==== MATERIAL FOR THIS TASK ====

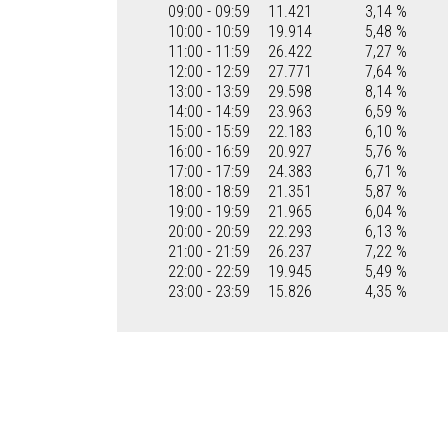
09:00 - 09:59
11.421
3,14 %
10:00 - 10:59
19.914
5,48 %
11:00 - 11:59
26.422
7,27 %
12:00 - 12:59
27.771
7,64 %
13:00 - 13:59
29.598
8,14 %
14:00 - 14:59
23.963
6,59 %
15:00 - 15:59
22.183
6,10 %
16:00 - 16:59
20.927
5,76 %
17:00 - 17:59
24.383
6,71 %
18:00 - 18:59
21.351
5,87 %
19:00 - 19:59
21.965
6,04 %
20:00 - 20:59
22.293
6,13 %
21:00 - 21:59
26.237
7,22 %
22:00 - 22:59
19.945
5,49 %
23:00 - 23:59
15.826
4,35 %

====

» HOW TO COMPLETE THIS TASK
Your answer should set down the listing verbatim and leave out its images.

» PROBLEM SOLUTION
09:00 - 09:59
11.421
3,14 %
10:00 - 10:59
19.914
5,48 %
11:00 - 11:59
26.422
7,27 %
12:00 - 12:59
27.771
7,64 %
13:00 - 13:59
29.598
8,14 %
14:00 - 14:59
23.963
6,59 %
15:00 - 15:59
22.183
6,10 %
16:00 - 16:59
20.927
5,76 %
17:00 - 17:59
24.383
6,71 %
18:00 - 18:59
21.351
5,87 %
19:00 - 19:59
21.965
6,04 %
20:00 - 20:59
22.293
6,13 %
21:00 - 21:59
26.237
7,22 %
22:00 - 22:59
19.945
5,49 %
23:00 - 23:59
15.826
4,35 %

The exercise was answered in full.